PHP :: Bug #72685 :: No support for PCRE_NO_UTF

Bug #72685

No support for PCRE_NO_UTF_CHECK flag

Submitted:

2016-07-27 02:13 UTC

Modified:

2019-03-18 12:26 UTC

Votes:	1
Avg. Score:	2.0 ± 0.0
Reproduced:	0 of 1 (0.0%)

From:

ju1ius at laposte dot net

Assigned:

nikic (profile)

Status:

Closed

Package:

PCRE related

PHP Version:

Irrelevant

OS:

Debian Sid

Private report:

CVE-ID:

None

View Developer Edit

[2016-07-27 02:13 UTC] ju1ius at laposte dot net

Description:
------------
When matching in UTF8 mode ('u' flag), the `preg_match` function checks the validity of the entire input string on every call.

PCRE2 has a flag to disable this behavior: `PCRE2_NO_UTF_CHECK`, but PHP does not expose it.

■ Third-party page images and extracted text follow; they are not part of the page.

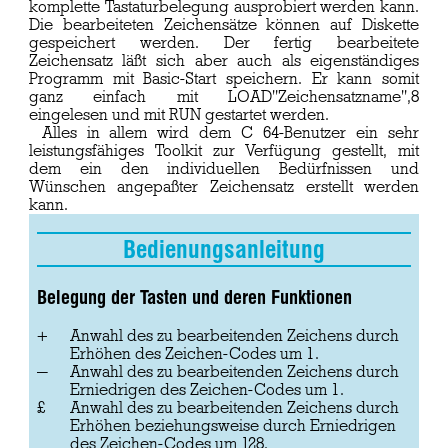
komplette Tastaturbelegung ausprobiert werden kann.
Die bearbeiteten Zeichensätze können auf Diskette
gespeichert werden. Der fertig bearbeitete
Zeichensatz läßt sich aber auch als eigenständiges
Programm mit Basic-Start speichern. Er kann somit
ganz einfach mit LOAD"Zeichensatzname",8
eingelesen und mit RUN gestartet werden.
Alles in allem wird dem C 64-Benutzer ein sehr
leistungsfähiges Toolkit zur Verfügung gestellt, mit
dem ein den individuellen Bedürfnissen und
Wünschen angepaßter Zeichensatz erstellt werden
kann.
Bedienungsanleitung
Belegung der Tasten und deren Funktionen
+
Anwahl des zu bearbeitenden Zeichens durch
Erhöhen des Zeichen-Codes um 1.
−
Anwahl des zu bearbeitenden Zeichens durch
Erniedrigen des Zeichen-Codes um 1.
£
Anwahl des zu bearbeitenden Zeichens durch
Erhöhen beziehungsweise durch Erniedrigen
des Zeichen-Codes um 128.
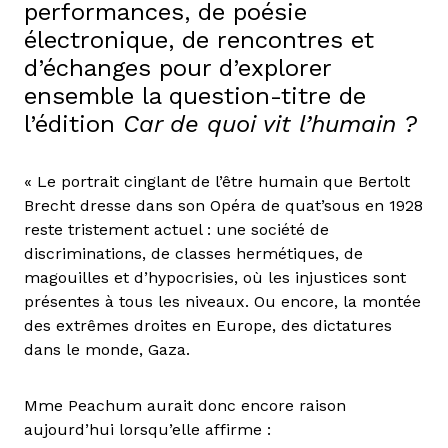
performances, de poésie
électronique, de rencontres et
d’échanges pour d’explorer
ensemble la question-titre de
l’édition
Car de quoi vit l’humain ?
« Le portrait cinglant de l’être humain que Bertolt
Brecht dresse dans son Opéra de quat’sous en 1928
reste tristement actuel : une société de
discriminations, de classes hermétiques, de
magouilles et d’hypocrisies, où les injustices sont
présentes à tous les niveaux. Ou encore, la montée
des extrêmes droites en Europe, des dictatures
dans le monde, Gaza.
Mme Peachum aurait donc encore raison
aujourd’hui lorsqu’elle affirme :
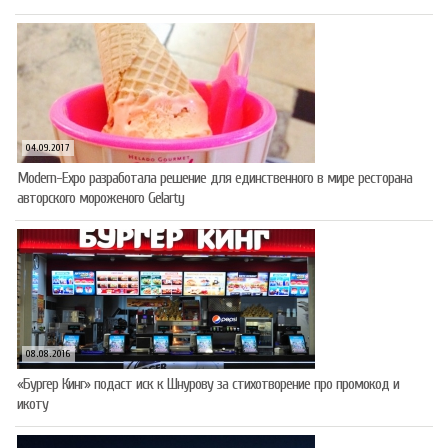
04.09.2017
Modern-Expo разработала решение для единственного в мире ресторана
авторского мороженого Gelarty
08.08.2016
«Бургер Кинг» подаст иск к Шнурову за стихотворение про промокод и
икоту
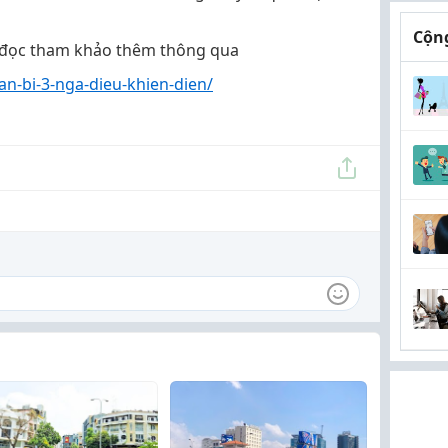
Cộng
ạn đọc tham khảo thêm thông qua
an-bi-3-nga-dieu-khien-dien/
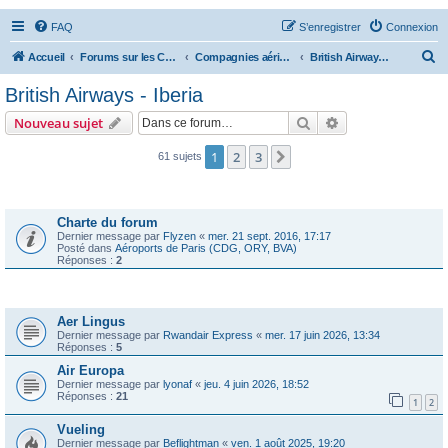
FAQ
S’enregistrer
Connexion
R
Accueil
Forums sur les Compagnies Aériennes
Compagnies aériennes d'Europe
British Airways - Iberia
e
British Airways - Iberia
c
Rechercher
Recherche avanc
Nouveau sujet
h
e
1
2
3
Suivante
61 sujets
r
Annonces
c
Charte du forum
h
Dernier message par
Flyzen
«
mer. 21 sept. 2016, 17:17
Posté dans
Aéroports de Paris (CDG, ORY, BVA)
e
Réponses :
2
r
Sujets
Aer Lingus
Dernier message par
Rwandair Express
«
mer. 17 juin 2026, 13:34
Réponses :
5
Air Europa
Dernier message par
lyonaf
«
jeu. 4 juin 2026, 18:52
Réponses :
21
1
2
Vueling
Dernier message par
Beflightman
«
ven. 1 août 2025, 19:20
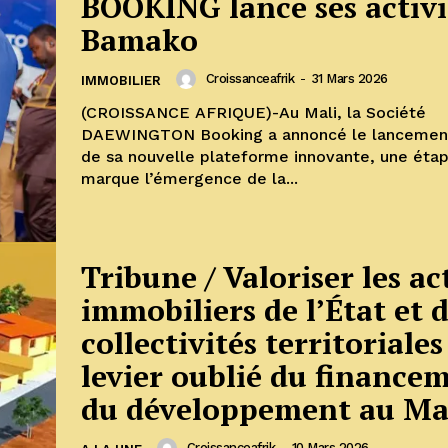
BOOKING lance ses activi
Bamako
Croissanceafrik
-
31 Mars 2026
IMMOBILIER
(CROISSANCE AFRIQUE)-Au Mali, la Société
DAEWINGTON Booking a annoncé le lancement 
de sa nouvelle plateforme innovante, une étap
marque l’émergence de la...
Tribune / Valoriser les ac
immobiliers de l’État et 
collectivités territoriales
levier oublié du finance
du développement au Ma
Croissanceafrik
-
10 Mars 2026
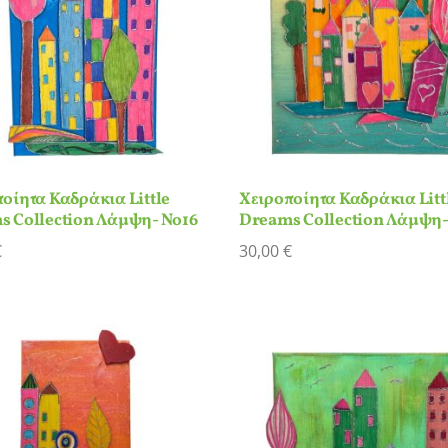
οίητα Καδράκια Little
Χειροποίητα Καδράκια Litt
s Collection Λάμψη- Νο16
Dreams Collection Λάμψη-
€
30,00
€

This means that when matching a lot of times against the same (potentially long) input string (for example for lexical analysis), a lot of unnecessary computations are performed, leading to catastrophic performance (`O(n²)` instead of expected `O(n)`).





Test script:
---------------
// see online at https://3v4l.org/Duv7g
$input_size = 1e4;
$str = str_repeat('a', $input_size);

$start = microtime(true);
$pos = 0;
while(preg_match('/\G\w/', $str, $m, 0, $pos)) ++$pos;
$end = microtime(true);

echo '>>> NO u flag: ', number_format(($end - $start)*1000, 6), 'ms', PHP_EOL;

$str = str_repeat('e', $input_size);

$start = microtime(true);
$pos = 0;
while(preg_match('/\G\w/u', $str, $m, 0, $pos)) ++$pos;
$end = microtime(true);

echo '>>> WITH u flag: ', number_format(($end - $start)*1000, 6), 'ms', PHP_EOL;

Expected result:
----------------
I expect the two loops to take roughly the same amount of time, with the second one being slower by a very short margin.
The performance should be `O(n)` for the two.

Actual result:
--------------
With $input_size === 1e4:
>>> NO u flag:     9.632111ms
>>> WITH u flag: 109.670877ms

With $input_size === 1e5:
>>> NO u flag:       96.043110ms
>>> WITH u flag: 10,151.215076ms

With $input_size === 2*1e5:
>>> NO u flag:      188.354015ms
>>> WITH u flag: 40,387.295008ms

Looks like we have the expected `O(n)` in first case,
and `O(n²)` with the /u flag.

Patches

Pull Requests

Pull requests:

adds PREG_NO_UTF8_CHECK flag (php-src/2035)

History

AllCommentsChangesGit/SVN commitsRelated reports

[2016-07-27 02:48 UTC] ju1ius at laposte dot net

For reference, a quote from PCRE docs:
http://www.pcre.org/current/doc/html/pcre2unicode.html


When the PCRE2_UTF option is set, the strings passed as patterns and subjects are (by default) checked for validity on entry to the relevant functions. If an invalid UTF string is passed, an negative error code is returned. The code unit offset to the offending character can be extracted from the match data block by calling pcre2_get_startchar(), which is used for this purpose after a UTF error.

...

The entire string is checked before any other processing takes place. In addition to checking the format of the string, there is a check to ensure that all code points lie in the range U+0 to U+10FFFF, excluding the surrogate area. The so-called "non-character" code points are not excluded because Unicode corrigendum #9 makes it clear that they should not be.

...

In some situations, you may already know that your strings are valid, and therefore want to skip these checks in order to improve performance, for example in the case of a long subject string that is being scanned repeatedly. If you set the PCRE2_NO_UTF_CHECK option at compile time or at match time, PCRE2 assumes that the pattern or subject it is given (respectively) contains only valid UTF code unit sequences.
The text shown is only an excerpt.